568: “Alice’s Route” (Juliet & Charles Snape)

                “Take Alice’s route as she chases the white rabbit down the hole…” -Juliet and Charles Snape, The Classic Tales Maze Book, page 1

                Tonight I’m at my mother’s house, and my little sibling (who’s not so little—several inches taller than me, for example) took The Classic Tales Maze Book off the shelf. I remember the mazes in this. Or more particularly, I remember the pictures: the giant puppies crouched in the woods, the tables laden with teacups and saucers, the rivers. I remember the stories: Alice in Wonderland and Tom Sawyer and Don Quixote and Gulliver on his travels which I always skipped because I didn’t like it. 
                I remember lying on the floor, book open before me, running my fingers over the oceans and the fields and interlocking paths. Each two-page spread constructs a maze for you to follow along in the main character’s journey. Each spread also has a clever flap that folds back and forth, opening a room or cave you hadn’t seen before. I liked that part, but the paths of the maze confused me. A letter, lying across the path, is meant to block the road. So is the line of a roof if the perspective is drawn so that the path crosses behind the house. The mazes are put together for you to follow a completely uninterrupted line from place to place. As a kid, looking at them, that confused me. I thought you could step over the letter. I thought you probably could go around behind that house, and for that matter, you could cut across these open green fields. I would look in the back of the book to find the solution you were supposed to take, and then look at the pictures again, trying to backsolve why that way was the right way. 
                I liked this book. I fell into it. I was bewildered by it. In its colors and lines, I don’t think I was trying to understand mazes. I was trying to understand the signals and signs by which people say that some paths can’t be walked, and some paths must be.

556: “Lookout For Enchanted Items” (Magic Puzzle Company)

                “Our yellow-suited hero has lost their friends in a vast enchanted maze.

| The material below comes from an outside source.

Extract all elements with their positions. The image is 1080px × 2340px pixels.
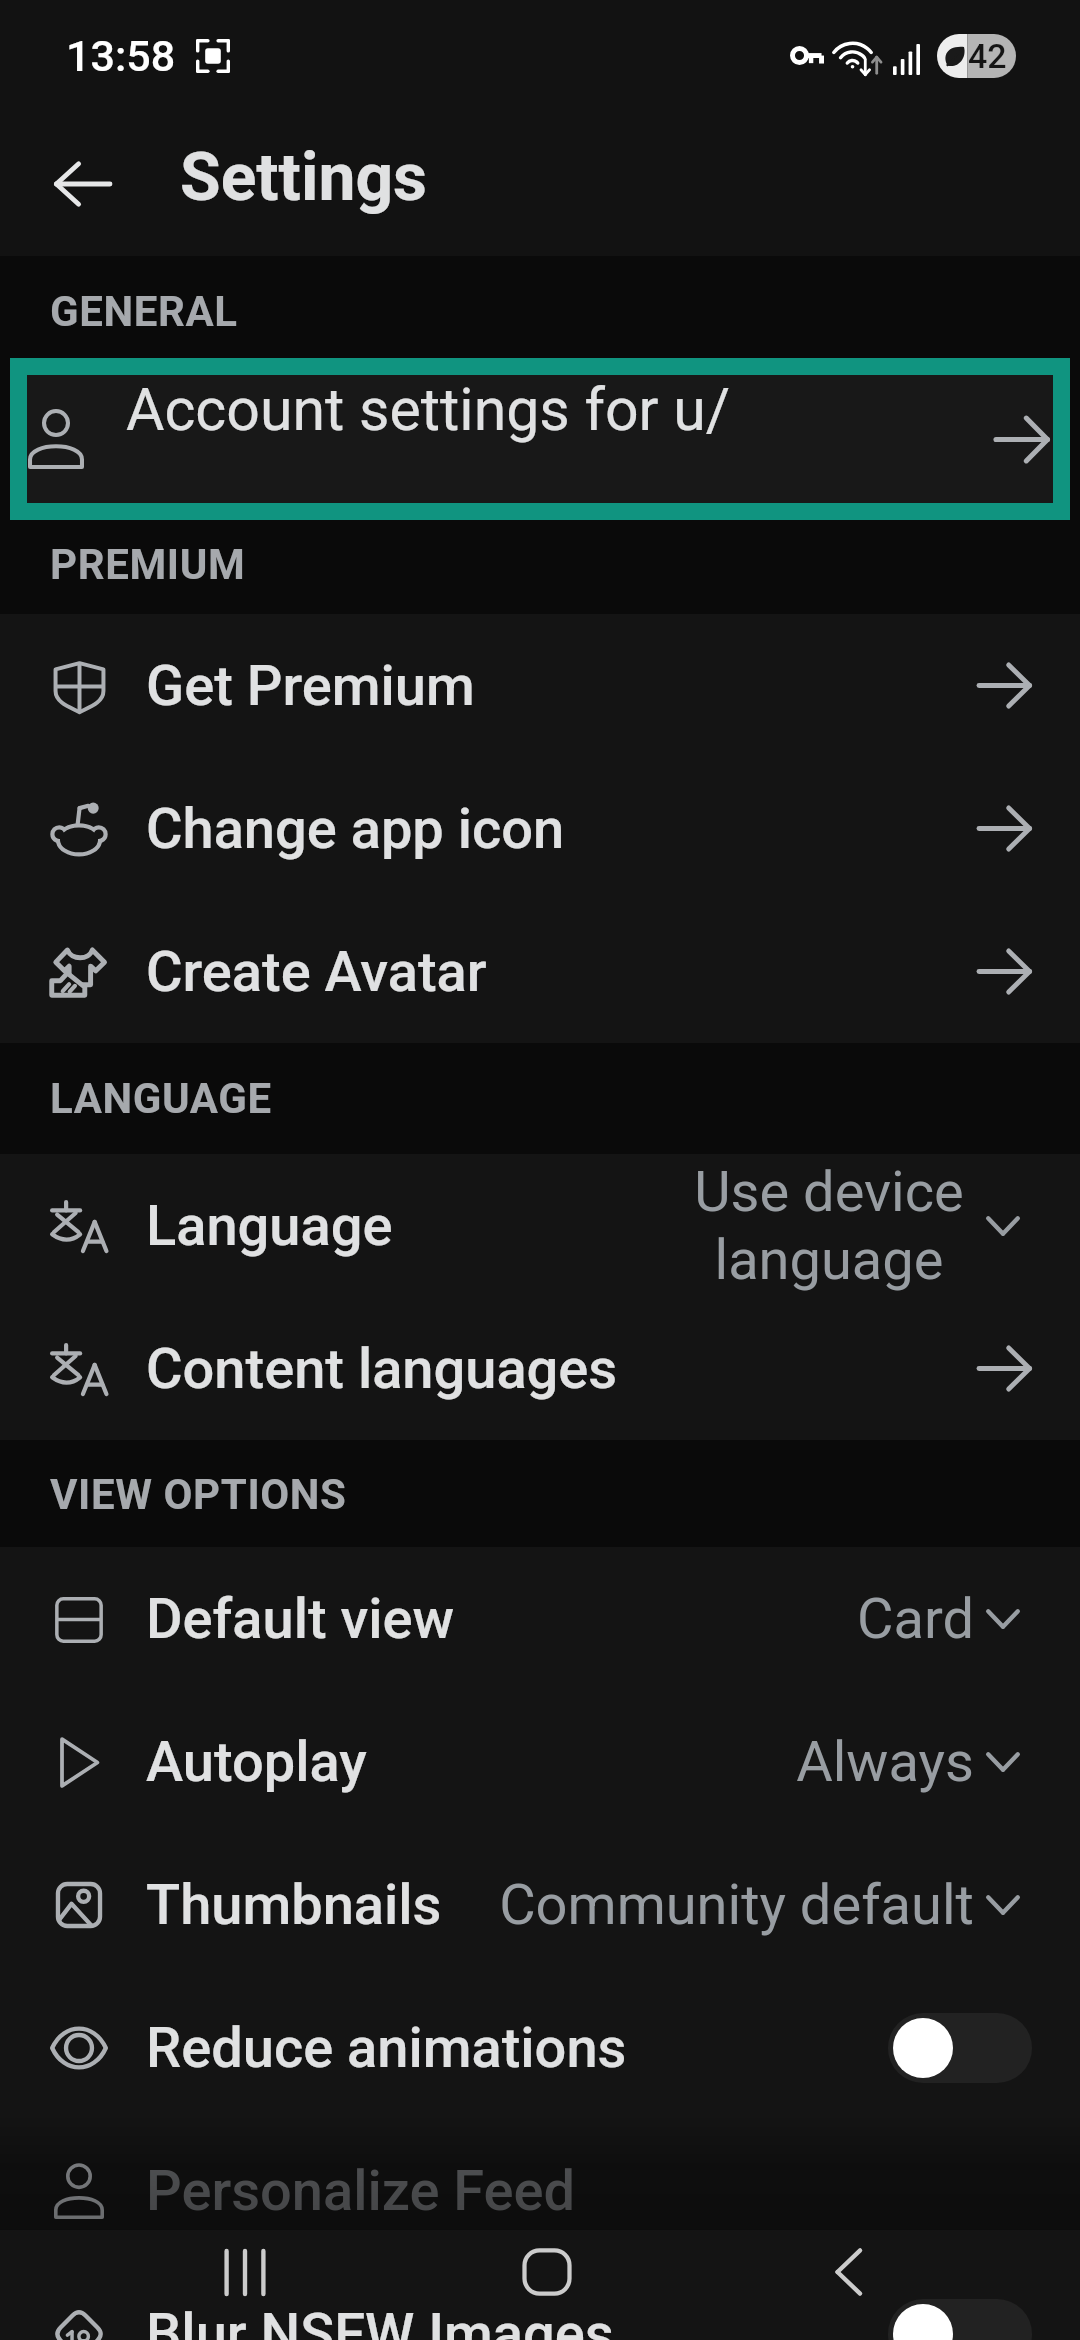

As you work your way through the rooms, look out for enchanted items that could help in your quest…”
                -“The Mystic Maze,” Magic Puzzle Company

                My partner and I are puzzlers. We like puzzles. We like the space above the pieces, shared and sweet as we look at the colors and the shapes. (That reminds me of Donald Hall’s “The Third Thing,” which made me think about looking at something together—side by side, not face to face—as a central practice for love). We like the colors and the shapes, the chatting and the time, the frustration—where does this piece go? If you figure it out tell me. We love the click of things settling into place. No surprise I suppose that I’ve posted about puzzles before. And this month the Magic Puzzle Company puzzles we’ve just found add layers to all these things we love.
                The three Magic Puzzle Company puzzles we’ve done lean into Where’s-Waldo-style image searches, themed characters, and small optical illusions when the sections of puzzle can separate and recombine. I won’t try to explain the mechanism more than that. Today I’m after something about the feel. A lot of my friends hate puzzles. I think I can understand (at least some of) the reasons why. Puzzles can feel like exhaustion, a grind, a trick someone’s not telling you— “I know how this goes together, but I’m going to make you shuffle around all these nick nacks before I tell you what’s already obvious.” And I see all that. There is so much, so much serious work to be done. Not against that, but alongside it, the Magic Puzzle Company highlights what else puzzles can be. An invitation to color and shape, story and character, world and time. A treasure hunt. A joke. A series of visual puns. An adventure someone’s inviting you toward. That’s true of puzzles, I think, and it’s also a reminder for how I approach other tasks.Take splitting firewood for winter: it can be exhausting, grueling, repetitive, endless. But it can also be something else. The axe swings. Lands. The wood shivers, or splits. A woodchip flies, and a robin does too, across the sky in front of me and up into the cedar. So much enchanted in this maze.

449: “Nuance” (a color gradient puzzle)

“English acquired ‘nuance’ from French, with the meaning ‘a subtle distinction or variation,’”
-from the box for “nuance,” a color gradient puzzle produced by Robert Frederick Ltd

                I don’t usually pay so much attention to color. Sometimes I do: my orange jacket is next to the orange foam roller I use to help relax the muscles of my back, and as I sit here thinking, I’m enjoying the difference in their shade. The way they’re both shadowed by the room’s one light. The way those shadows paint the pale cushion my jacket’s sitting on. But I probably drop my jacket there a lot, and the roam roller’s usually beside that cushion. I’m looking at them now because I’m thinking about this puzzle. 
                A couple years ago my partner and I did the puzzle together. Starting with the edge, like we usually do, and then the corners. I think about that sometimes, because early on I wasn’t at all sure I could do this puzzle. There were no lines to follow. No horizons, no lakeshores. But then doing the puzzle together turned into a playful game of feeling with our eyes: there’s a lot of green here, but what feels really green? Or in all these purple pieces, what feels really purple? And surprisingly often, looking at all these pieces, I had a feeling to follow along to a piece that fit. I think I’m remembering that tonight because I want to spend more time being open to the orangyness of the orange, the shadow of the cushion: the wash of changing color, luxuriant as paint washed along my skin.